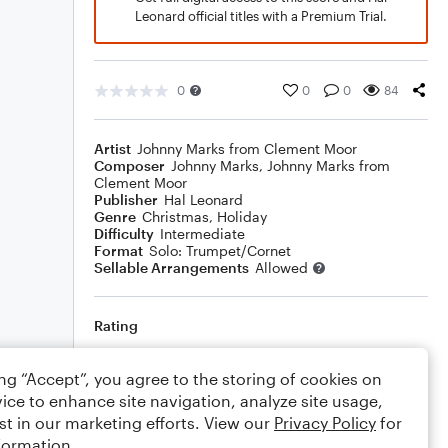
Leonard official titles with a Premium Trial.
0
0
0
84
Artist
Johnny Marks from Clement Moor
Composer
Johnny Marks
,
Johnny Marks from
Clement Moor
Publisher
Hal Leonard
Genre
Christmas
,
Holiday
Difficulty
Intermediate
Format
Solo: Trumpet/Cornet
Sellable Arrangements
Allowed
Rating
Your rating
ing “Accept”, you agree to the storing of cookies on
ice to enhance site navigation, analyze site usage,
Comments
st in our marketing efforts. View our
Privacy Policy
for
formation.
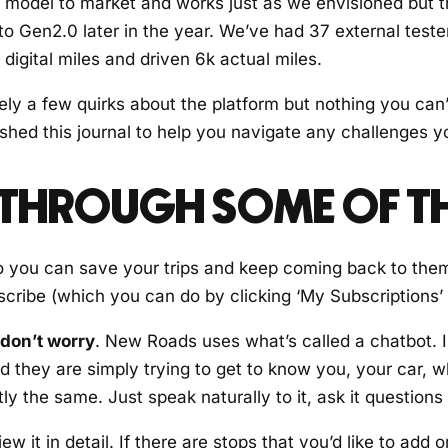
irst model to market and works just as we envisioned but 
 to Gen2.0 later in the year. We’ve had 37 external teste
digital miles and driven 6k actual miles.
tely a few quirks about the platform but nothing you can’
shed this journal to help you navigate any challenges 
N THROUGH SOME OF 
 you can save your trips and keep coming back to them. 
scribe (which you can do by clicking ‘My Subscriptions’
 don’t worry
. New Roads uses what’s called a chatbot. 
nd they are simply trying to get to know you, your car,
 the same. Just speak naturally to it, ask it questions a
 it in detail. If there are stops that you’d like to add or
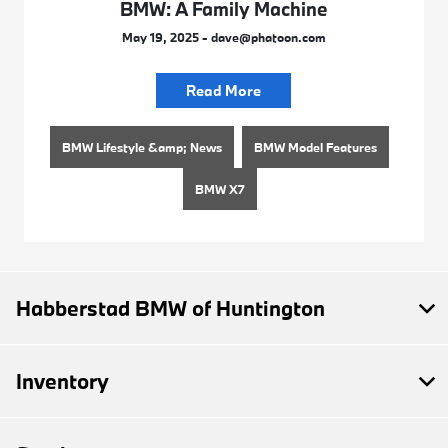
BMW: A Family Machine
May 19, 2025 - dave@phatoon.com
Read More
BMW Lifestyle &amp; News
BMW Model Features
BMW X7
Habberstad BMW of Huntington
Inventory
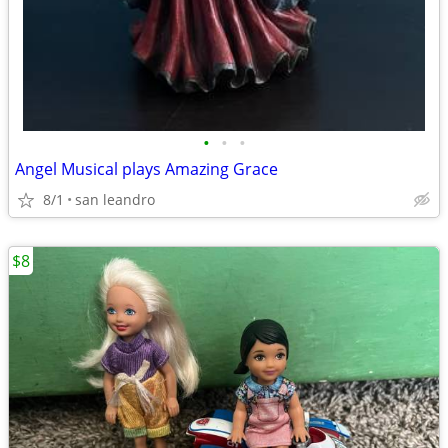
•
•
•
Angel Musical plays Amazing Grace
8/1
san leandro
$8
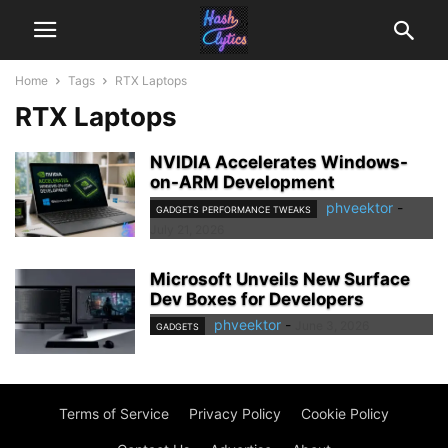
Home
Tags
RTX Laptops
RTX Laptops
NVIDIA Accelerates Windows-
on-ARM Development
phveektor
-
GADGETS PERFORMANCE TWEAKS
July 21, 2026
Microsoft Unveils New Surface
Dev Boxes for Developers
phveektor
-
June 3, 2026
GADGETS
Terms of Service
Privacy Policy
Cookie Policy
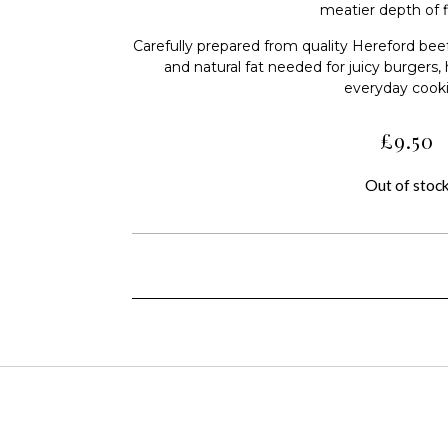
meatier depth of f
Carefully prepared from quality Hereford beef
and natural fat needed for juicy burgers, 
everyday cook
£
9.50
Out of stoc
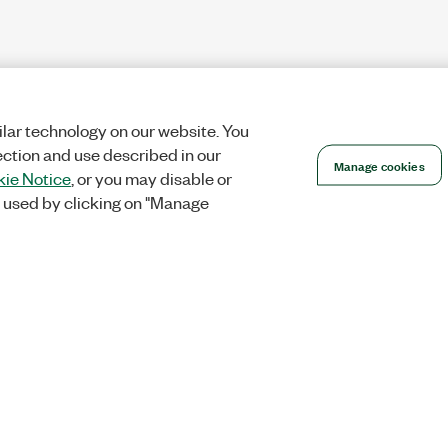
lar technology on our website. You
ection and use described in our
Manage cookies
ie Notice
, or you may disable or
 used by clicking on "Manage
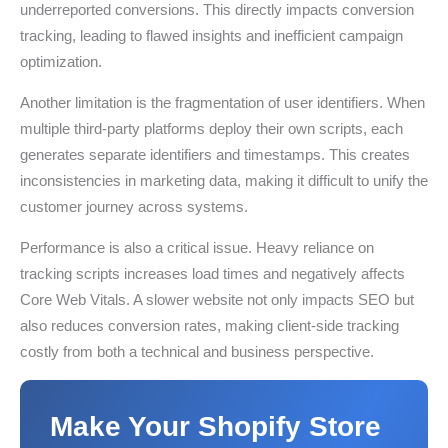
underreported conversions. This directly impacts conversion
tracking, leading to flawed insights and inefficient campaign
optimization.
Another limitation is the fragmentation of user identifiers. When
multiple third-party platforms deploy their own scripts, each
generates separate identifiers and timestamps. This creates
inconsistencies in marketing data, making it difficult to unify the
customer journey across systems.
Performance is also a critical issue. Heavy reliance on
tracking scripts increases load times and negatively affects
Core Web Vitals. A slower website not only impacts SEO but
also reduces conversion rates, making client-side tracking
costly from both a technical and business perspective.
Make Your Shopify Store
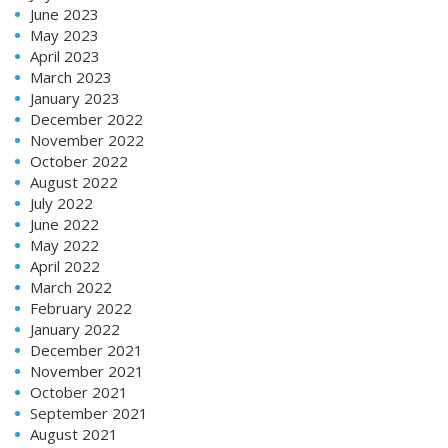
June 2023
May 2023
April 2023
March 2023
January 2023
December 2022
November 2022
October 2022
August 2022
July 2022
June 2022
May 2022
April 2022
March 2022
February 2022
January 2022
December 2021
November 2021
October 2021
September 2021
August 2021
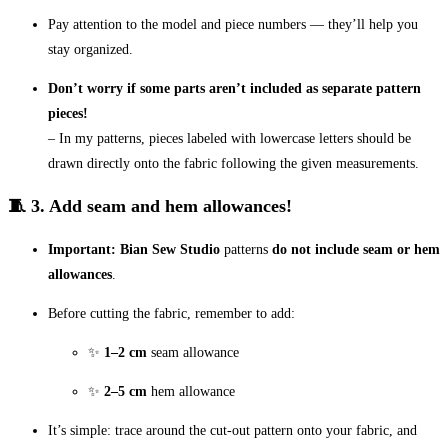
Pay attention to the model and piece numbers — they’ll help you
stay organized.
Don’t worry if some parts aren’t included as separate pattern
pieces!
– In my patterns, pieces labeled with lowercase letters should be
drawn directly onto the fabric following the given measurements.
🧵 3. Add seam and hem allowances!
Important:
Bian Sew Studio
patterns
do not include seam or hem
allowances
.
Before cutting the fabric, remember to add:
✨
1–2 cm
seam allowance
✨
2–5 cm
hem allowance
It’s simple: trace around the cut-out pattern onto your fabric, and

◇ ◇ ◇

- What to work on: Transcribe only the lines from the line holding "October 2022" to the final line of the listing above. Keep them exact, include both ends, and skip the pictures.

- Reply to the task:
October 2022
August 2022
July 2022
June 2022
May 2022
April 2022
March 2022
February 2022
January 2022
December 2021
November 2021
October 2021
September 2021
August 2021
Pay attention to the model and piece numbers — they’ll help you
stay organized.
Don’t worry if some parts aren’t included as separate pattern
pieces!
– In my patterns, pieces labeled with lowercase letters should be
drawn directly onto the fabric following the given measurements.
🧵 3. Add seam and hem allowances!
Important:
Bian Sew Studio
patterns
do not include seam or hem
allowances
.
Before cutting the fabric, remember to add:
✨
1–2 cm
seam allowance
✨
2–5 cm
hem allowance
It’s simple: trace around the cut-out pattern onto your fabric, and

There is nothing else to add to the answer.